__Material supplied__
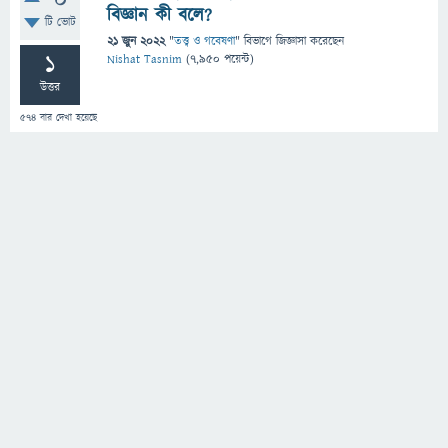
0
বিজ্ঞান কী বলে?
টি ভোট
21 জুন 2022
"
তত্ত্ব ও গবেষণা
" বিভাগে
জিজ্ঞাসা
করেছেন
1
Nishat Tasnim
(
7,950
পয়েন্ট)
উত্তর
574
বার দেখা হয়েছে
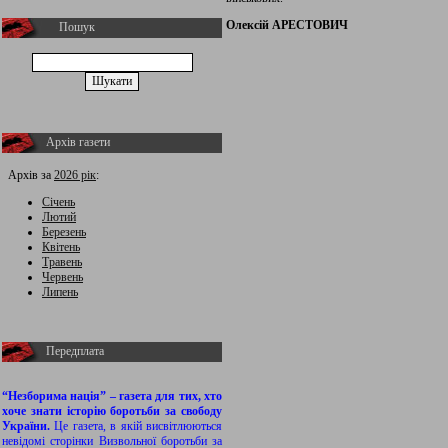
Олексій АРЕСТОВИЧ
Пошук
Архів газети
Архів за
2026 рік
:
Січень
Лютий
Березень
Квітень
Травень
Червень
Липень
Передплата
“Незборима нація” – газета для тих, хто
хоче знати історію боротьби за свободу
України.
Це газета, в якій висвітлюються
невідомі сторінки Визвольної боротьби за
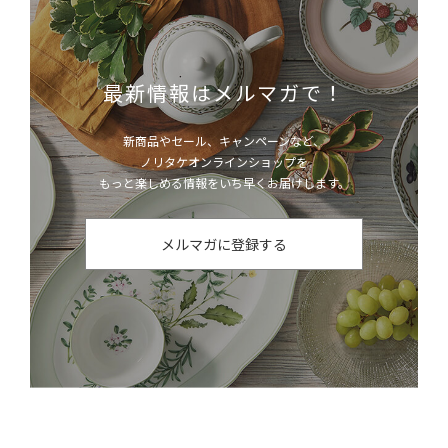
最新情報はメルマガで！
新商品やセール、キャンペーンなど、
ノリタケオンラインショップを
もっと楽しめる情報をいち早くお届けします。
メルマガに登録する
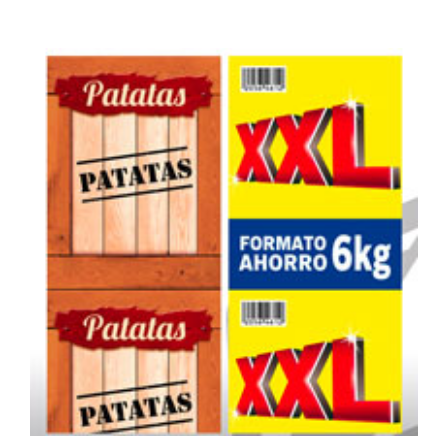
Nueva
3K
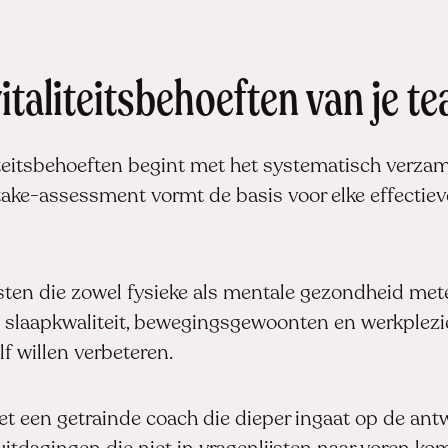
italiteitsbehoeften van je t
iteitsbehoeften begint met het systematisch verzam
ake-assessment vormt de basis voor elke effectie
jsten die zowel fysieke als mentale gezondheid mete
, slaapkwaliteit, bewegingsgewoonten en werkplezie
f willen verbeteren.
et een getrainde coach die dieper ingaat op de an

__What the task asks__
Output, line for line and exactly, the records above from their first line through the one with "ノリタケオンラインショップを", both ends included, but no pictures.

__Answer box__
0
বিজ্ঞান কী বলে?
টি ভোট
21 জুন 2022
"
তত্ত্ব ও গবেষণা
" বিভাগে
জিজ্ঞাসা
করেছেন
1
Nishat Tasnim
(
7,950
পয়েন্ট)
উত্তর
574
বার দেখা হয়েছে
Олексій АРЕСТОВИЧ
Пошук
Архів газети
Архів за
2026 рік
:
Січень
Лютий
Березень
Квітень
Травень
Червень
Липень
Передплата
“Незборима нація” – газета для тих, хто
хоче знати історію боротьби за свободу
України.
Це газета, в якій висвітлюються
невідомі сторінки Визвольної боротьби за
最新情報はメルマガで！
新商品やセール、キャンペーンなど、
ノリタケオンラインショップを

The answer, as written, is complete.